Robinson had originally demanded a 13-year, $100 million contract from the Milwaukee Bucks, but eventually had to settle, if one could call it that, for a 10-year, $68 million deal. Not coincidentally, the NBA enacted a set salary scale for players on their rookie contracts the following season that would be dependent upon how high a player was selected in the draft. The implementation of the rookie deal would not be the end of the salary craze that the Purdue product stimulated, as the league and the players association’s clashes over contracts led to a work stoppage in 1998, shortening the 1998-99 season to just 50 games.
Robinson’s initial contract woes and the similarly unprecedented six-year, $126 million contract the Minnesota Timberwolves’ Kevin Garnett signed in 1998 played no small role in the labor stoppage, as billionaire owners began to cry fowl over the large salaries they were forced to pay to retain star players (despite these contracts being fully-guaranteed even if a player had a significant dropout in production or a career-threatening injury). After the lockout to begin the 2011-12 season to fix issues that remain unsolved to this day, it seems that the drama over rookie contracts will not be leaving the league anytime soon.
No. 2 pick: Jason Kidd
Jason Kidd was a paradoxical player over the course of his 19-year career. He racked up gaudy assists numbers, leading the league in assists per game five different times from 1999 to 2004, leading Kidd to be categorized as a team-first player, which very likely could’ve been true, and as a “good guy” of the NBA, which very likely could’ve been false, given the numerous allegations of domestic abuse thrown at him by his former wife, Joumana.
The disagreements between the couple reached an entirely new dimension when Kidd pled guilty in 2001 to assaulting his wife.

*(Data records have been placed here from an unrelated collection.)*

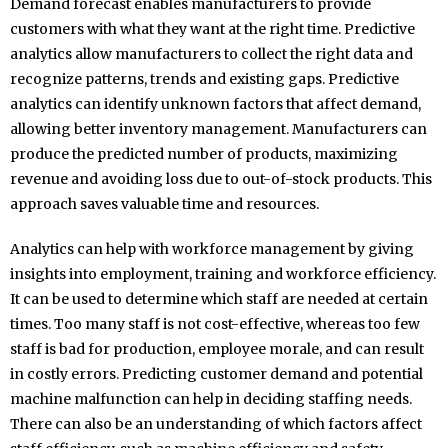
Demand forecast enables manufacturers to provide
customers with what they want at the right time. Predictive
analytics allow manufacturers to collect the right data and
recognize patterns, trends and existing gaps. Predictive
analytics can identify unknown factors that affect demand,
allowing better inventory management. Manufacturers can
produce the predicted number of products, maximizing
revenue and avoiding loss due to out-of-stock products. This
approach saves valuable time and resources.
Analytics can help with workforce management by giving
insights into employment, training and workforce efficiency.
It can be used to determine which staff are needed at certain
times. Too many staff is not cost-effective, whereas too few
staff is bad for production, employee morale, and can result
in costly errors. Predicting customer demand and potential
machine malfunction can help in deciding staffing needs.
There can also be an understanding of which factors affect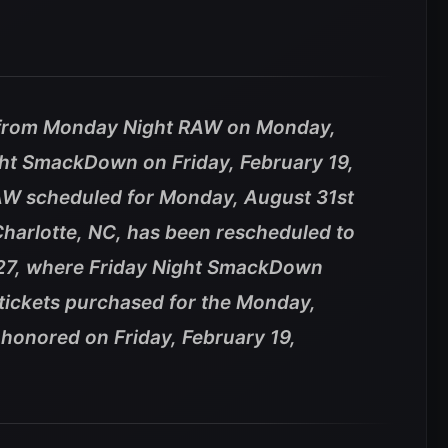
 from Monday Night RAW on Monday,
ght SmackDown on Friday, February 19,
W scheduled for Monday, August 31st
Charlotte, NC, has been rescheduled to
027, where Friday Night SmackDown
l tickets purchased for the Monday,
 honored on Friday, February 19,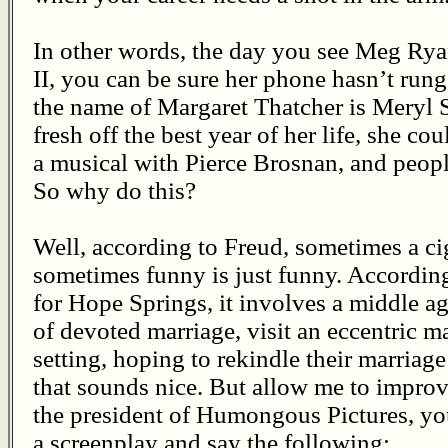
In other words, the day you see Meg Rya
II, you can be sure her phone hasn’t rung
the name of Margaret Thatcher is Meryl 
fresh off the best year of her life, she c
a musical with Pierce Brosnan, and people
So why do this?
Well, according to Freud, sometimes a ciga
sometimes funny is just funny. According 
for Hope Springs, it involves a middle a
of devoted marriage, visit an eccentric ma
setting, hoping to rekindle their marriage
that sounds nice. But allow me to improve
the president of Humongous Pictures, y
a screenplay and say the following: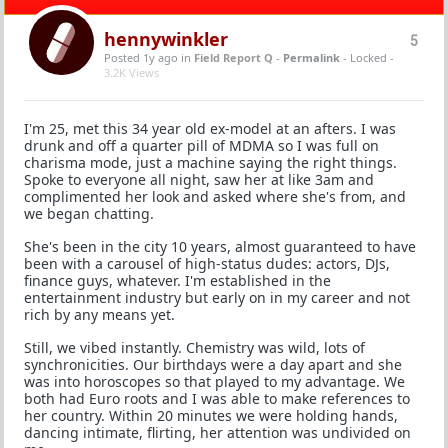
hennywinkler
5
Posted 1y ago
in
Field Report Q
-
Permalink
- Locked -
3.2K Views
I'm 25, met this 34 year old ex-model at an afters. I was
drunk and off a quarter pill of MDMA so I was full on
charisma mode, just a machine saying the right things.
Spoke to everyone all night, saw her at like 3am and
complimented her look and asked where she's from, and
we began chatting.
She's been in the city 10 years, almost guaranteed to have
been with a carousel of high-status dudes: actors, DJs,
finance guys, whatever. I'm established in the
entertainment industry but early on in my career and not
rich by any means yet.
Still, we vibed instantly. Chemistry was wild, lots of
synchronicities. Our birthdays were a day apart and she
was into horoscopes so that played to my advantage. We
both had Euro roots and I was able to make references to
her country. Within 20 minutes we were holding hands,
dancing intimate, flirting, her attention was undivided on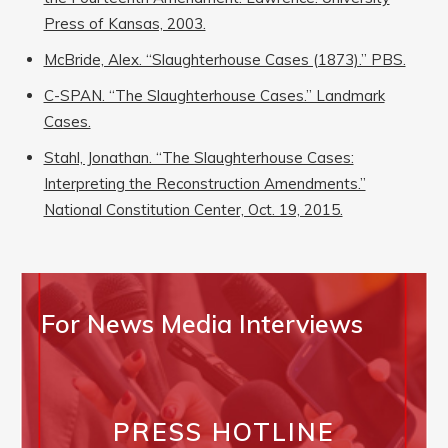
Press of Kansas, 2003.
McBride, Alex. “Slaughterhouse Cases (1873).” PBS.
C-SPAN. “The Slaughterhouse Cases.” Landmark
Cases.
Stahl, Jonathan. “The Slaughterhouse Cases:
Interpreting the Reconstruction Amendments.”
National Constitution Center, Oct. 19, 2015.
For News Media Interviews
PRESS HOTLINE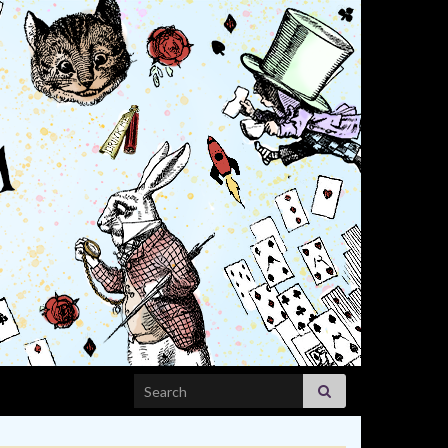
Search for: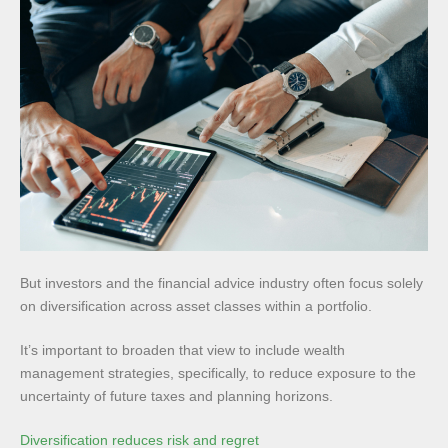
But investors and the financial advice industry often focus solely
on diversification across asset classes within a portfolio.
It’s important to broaden that view to include wealth
management strategies, specifically, to reduce exposure to the
uncertainty of future taxes and planning horizons.
Diversification reduces risk and regret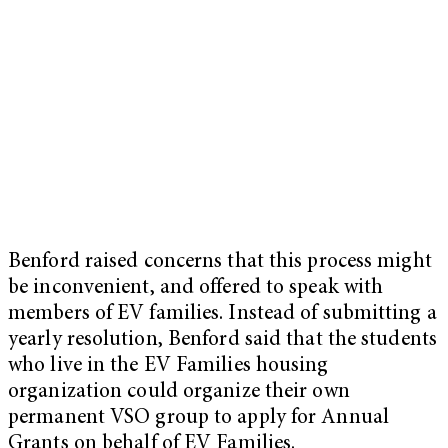
Benford raised concerns that this process might
be inconvenient, and offered to speak with
members of EV families. Instead of submitting a
yearly resolution, Benford said that the students
who live in the EV Families housing
organization could organize their own
permanent VSO group to apply for Annual
Grants on behalf of EV Families.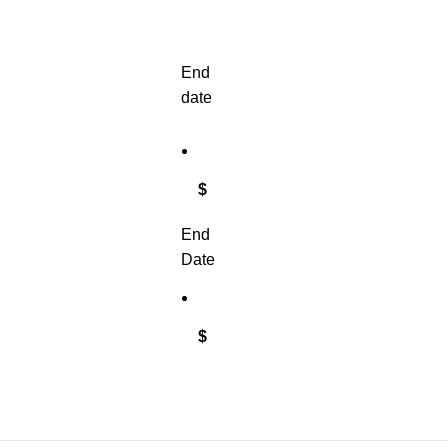
End
date
$
End
Date
$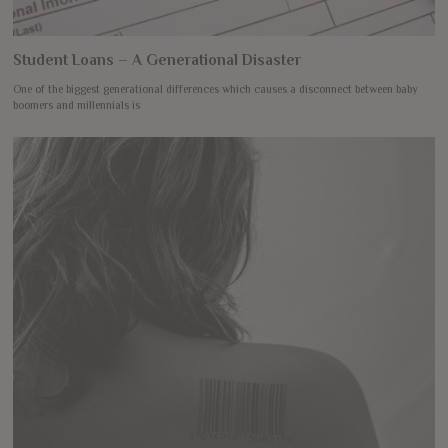
Student Loans – A Generational Disaster
One of the biggest generational differences which causes a disconnect between baby
boomers and millennials is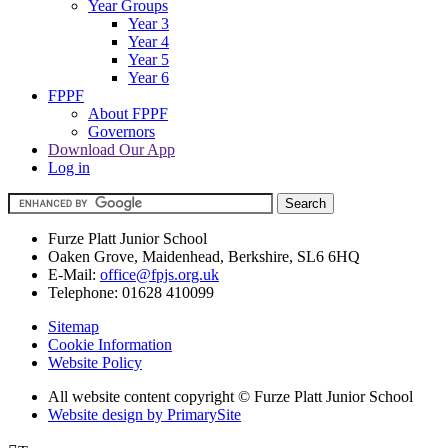
Year Groups
Year 3
Year 4
Year 5
Year 6
FPPF
About FPPF
Governors
Download Our App
Log in
Furze Platt Junior School
Oaken Grove, Maidenhead, Berkshire, SL6 6HQ
E-Mail:
office@fpjs.org.uk
Telephone:
01628 410099
Sitemap
Cookie Information
Website Policy
All website content copyright © Furze Platt Junior School
Website design by PrimarySite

Not wasting anymore time with having a problem like this on their hands, the Phoenix Suns quickly dealt Kidd to the New Jersey Nets that summer, revitalizing his career in the process, as Kidd would lead the Nets to the franchise’s lone two NBA Finals appearances in 2002 and 2003, both losses to superior Western Conference talent.
While he was undoubtedly a great player, how does this all factor into Kidd being influential, for better or worse, on the NBA landscape? At the turn of the century, David Stern‘s NBA seemingly faced an image crisis. Allen Iverson’s press conference antics and penchant for throwback jerseys served as the impetus for a mandatory dress code for the league’s players under Stern. Former Nets All-Star Jayson Williams became intertwined with and served a prison sentence in a shooting death in 2002. The Portland Trail Blazers, given the unfortunate nickname of Jail Blazers, grabbed headlines due to the legal and substance abuse issues of players Ruben Patterson, Zach Randolph, Damon Stoudamire, Qyntel Woods and Shawn Kemp. To top it all off, the league’s best young point guard was frequently being accused of domestic abuse. Rehabilitating the league’s public relations drove Stern’s agenda through the remainder of his time as commissioner.